According to Pensamento do Ciclo de Vida (Life Cycle Thinking), a journal published by Sebrae, the idea on which a business or product life cycle assessment logic is built requires taking all relevant steps: “from raw material extraction to processing, production, delivery, use, and all the way down to proper discharge, with the possibility of assimilating them into new productive cycles.” Therefore, the goal of a circular economy is to systemically introduce sustainable approaches for a product, business or material, and ensure it is economically balanced, while establishing social and environmental variables that yield positive effects.

Circular economy: Six deployment strategies
A report prepared by the Rome Club in Spain, Finland, France, the Netherlands, Poland, Czech Republic, and Sweden offers some recommendations on deploying and strengthening a few circular economy features.
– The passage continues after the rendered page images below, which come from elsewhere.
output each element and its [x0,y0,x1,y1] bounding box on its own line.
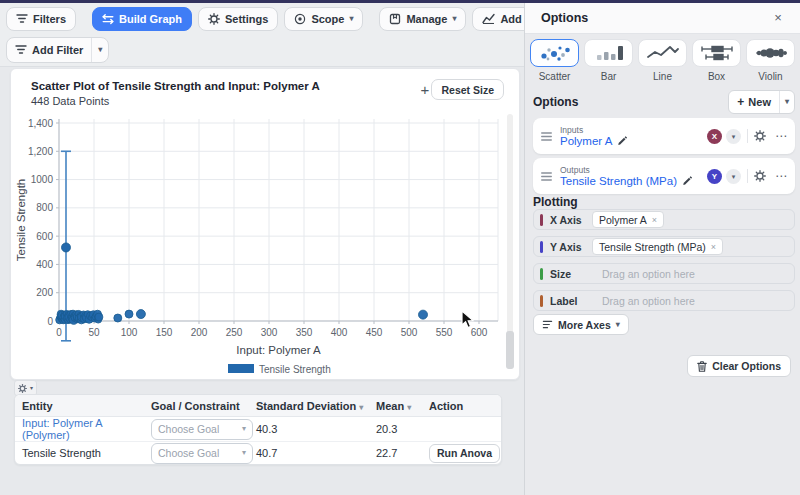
chart-type-violin[interactable] [746,39,795,67]
x-axis-chip-label: Polymer A [599,214,647,226]
svg-text:600: 600 [36,231,53,242]
outputs-option-card[interactable]: Outputs Tensile Strength (MPa) Y ▾ ⋯ [533,158,795,194]
chart-type-labels: Scatter Bar Line Box Violin [530,71,795,82]
remove-chip-icon[interactable]: × [711,242,716,252]
add-filter-button[interactable]: Add Filter [7,38,91,62]
std-dev-value: 40.7 [252,442,372,465]
x-axis-row[interactable]: X Axis Polymer A× [533,209,795,230]
size-row-label: Size [550,268,592,280]
chart-scrollbar[interactable] [507,114,513,369]
clear-options-button[interactable]: Clear Options [687,355,791,377]
stats-table-header-row: EntityGoal / ConstraintStandard Deviatio… [15,395,501,417]
chart-scrollbar-thumb[interactable] [506,331,514,369]
outputs-axis-dropdown[interactable]: ▾ [726,169,741,184]
gear-icon[interactable] [754,130,766,142]
chart-type-label-box: Box [692,71,741,82]
toolbar-row-2: Add Filter ▾ [0,34,524,65]
y-axis-chip[interactable]: Tensile Strength (MPa)× [592,238,723,255]
build-graph-button[interactable]: Build Graph [92,7,192,31]
build-graph-label: Build Graph [119,13,182,25]
stats-table: EntityGoal / ConstraintStandard Deviatio… [15,395,501,464]
goal-select[interactable]: Choose Goal▾ [151,419,253,440]
chart-type-line[interactable] [638,39,687,67]
svg-text:450: 450 [366,327,383,338]
y-axis-badge[interactable]: Y [707,169,722,184]
trash-icon [697,361,707,372]
chevron-down-icon: ▾ [732,173,736,180]
inputs-option-card[interactable]: Inputs Polymer A X ▾ ⋯ [533,118,795,154]
goal-select-value: Choose Goal [158,423,219,435]
table-row: Input: Polymer A (Polymer)Choose Goal▾40… [15,417,501,442]
close-icon[interactable]: × [769,9,787,27]
y-axis-chip-label: Tensile Strength (MPa) [599,241,706,253]
remove-chip-icon[interactable]: × [652,215,657,225]
mean-value: 22.7 [372,442,425,465]
more-axes-label: More Axes [558,319,611,331]
chevron-down-icon: ▾ [785,98,789,106]
svg-text:200: 200 [36,287,53,298]
drag-handle-icon [541,132,552,141]
svg-text:300: 300 [261,327,278,338]
chevron-down-icon: ▾ [242,449,246,457]
chart-type-scatter[interactable] [530,39,579,67]
outputs-value[interactable]: Tensile Strength (MPa) [560,175,677,188]
pencil-icon[interactable] [682,176,692,186]
new-button[interactable]: + New [729,91,779,113]
filters-button[interactable]: Filters [6,7,76,31]
settings-label: Settings [225,13,268,25]
box-plot-icon [698,43,736,63]
mean-value: 20.3 [372,417,425,442]
goal-select[interactable]: Choose Goal▾ [151,443,253,464]
entity-link[interactable]: Input: Polymer A (Polymer) [22,417,102,441]
size-color-bar [540,268,543,280]
add-filter-dropdown[interactable]: ▾ [91,38,108,62]
chart-type-bar[interactable] [584,39,633,67]
sort-caret-icon[interactable]: ▾ [359,403,363,412]
toolbar-row-1: Filters Build Graph Settings Scope ▾ Man… [0,3,524,34]
label-drop-placeholder: Drag an option here [602,295,695,307]
svg-text:400: 400 [331,327,348,338]
y-axis-row[interactable]: Y Axis Tensile Strength (MPa)× [533,236,795,257]
more-options-icon[interactable]: ⋯ [775,132,787,140]
reset-size-button[interactable]: Reset Size [431,79,504,100]
manage-button[interactable]: Manage ▾ [379,7,466,31]
chevron-down-icon: ▾ [452,15,456,23]
new-button-label: New [748,96,771,108]
new-dropdown[interactable]: ▾ [779,91,794,113]
pencil-icon[interactable] [617,136,627,146]
svg-text:50: 50 [88,327,100,338]
scope-button[interactable]: Scope ▾ [284,7,363,31]
chart-subtitle: 448 Data Points [31,95,109,107]
x-axis-badge[interactable]: X [707,129,722,144]
svg-text:350: 350 [296,327,313,338]
svg-text:1,200: 1,200 [28,146,53,157]
label-row[interactable]: Label Drag an option here [533,290,795,311]
entity-label: Tensile Strength [22,447,101,459]
inputs-value[interactable]: Polymer A [560,135,612,148]
list-icon [542,319,553,330]
sort-caret-icon[interactable]: ▾ [407,403,411,412]
svg-text:800: 800 [36,202,53,213]
y-axis-row-label: Y Axis [550,241,592,253]
scope-icon [294,13,306,25]
run-anova-button[interactable]: Run Anova [429,444,500,463]
svg-text:1000: 1000 [31,174,54,185]
more-options-icon[interactable]: ⋯ [775,172,787,180]
x-axis-color-bar [540,214,543,226]
x-axis-chip[interactable]: Polymer A× [592,211,664,228]
size-row[interactable]: Size Drag an option here [533,263,795,284]
label-row-label: Label [550,295,592,307]
table-column-header[interactable]: Mean▾ [372,395,425,417]
more-axes-button[interactable]: More Axes ▾ [533,314,629,335]
add-filter-split-button: Add Filter ▾ [6,37,109,63]
chart-type-box[interactable] [692,39,741,67]
inputs-axis-dropdown[interactable]: ▾ [726,129,741,144]
scatter-plot: 0501001502002503003504004505005506000200… [11,107,511,379]
table-column-header[interactable]: Standard Deviation▾ [252,395,372,417]
size-drop-placeholder: Drag an option here [602,268,695,280]
svg-text:400: 400 [36,259,53,270]
svg-text:200: 200 [191,327,208,338]
svg-text:Input: Polymer A: Input: Polymer A [236,344,321,356]
settings-button[interactable]: Settings [198,7,278,31]
gear-icon[interactable] [754,170,766,182]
Check them out.
Strengthening policies
Strengthening renewable energy, green design, and emissions commerce policies.
Setting goals
Setting goals specific to resource efficiency for raw materials.
Focusing on recycling and reuse
Strengthening recycling and reusing goals to help reduce and process waste, and setting limits to their incineration.
Engaging the public sector
Using public agreements as a way of driving new business models.
Reviewing taxes
Rethinking taxation: reducing taxes on labor and recycled materials, increasing taxes on the consumption of non-renewable resources.
Investing
Launching both national and international extensive circular economy investment programs.